An anti-noise one-dimension convolutional neural network learning model applying on bearing fault diagnosis

Since the continuous shrinking of the spatial distance between components from large-scale mechanized equipment which causes the physical characteristic signals transmitted by them to be buried in a large amount of interference noise. Aiming at the poor anti-noise performance and high computation complexity of conventional fault diagnosis methods toward rotatory machinery. This study proposes a one-dimension convolutional neural network (1DCNN) for fault diagnosis that directly worked on time-domain signals.

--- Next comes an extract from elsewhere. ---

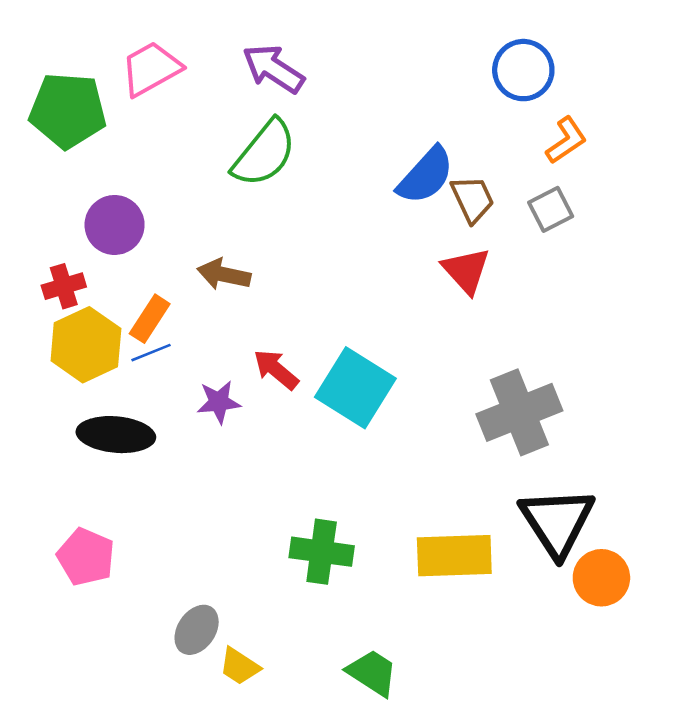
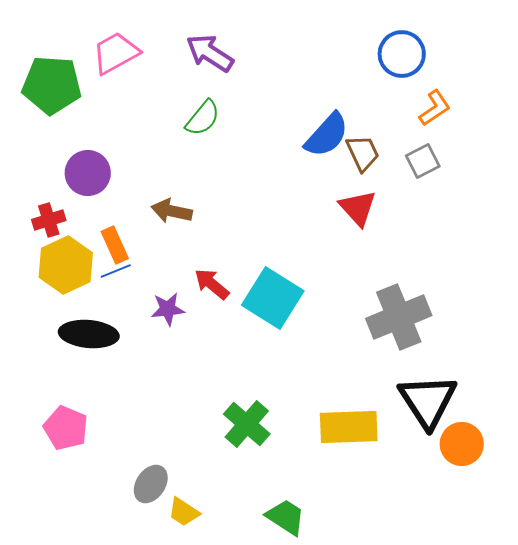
green semicircle: (264, 153) -> (203, 118), size x0.7
orange rectangle: (150, 319) -> (115, 245), turned -57
green cross: (322, 552) -> (247, 424), turned 33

A compact 1DCNN network structure is deeply optimized under the Pytorch software environment; features are automatically extracted from the background noise. Moreover, fully connected neural networks, softmax activation function, Adam optimization algorithm, and cross-entropy loss function are utilized for achieving the accuracy of over 99% to multiclassification tasks. Subsequently, when dealing with the noise-rich scenario, simulation results demonstrate that the accuracy rate can reach 98.31% when the signal-to-noise ratio is -8dB. What's more, the proposed model can still keep the valuable accuracy rate at 87.27% under -10 dB, which made a breakthrough contribution to the model's anti-noise performance by more than 7%. The result of this work verifies the effectiveness of the anti-noise robustness performance, thereby becoming a cornerstone inside the preventive fault diagnosis system for rotatory machinery.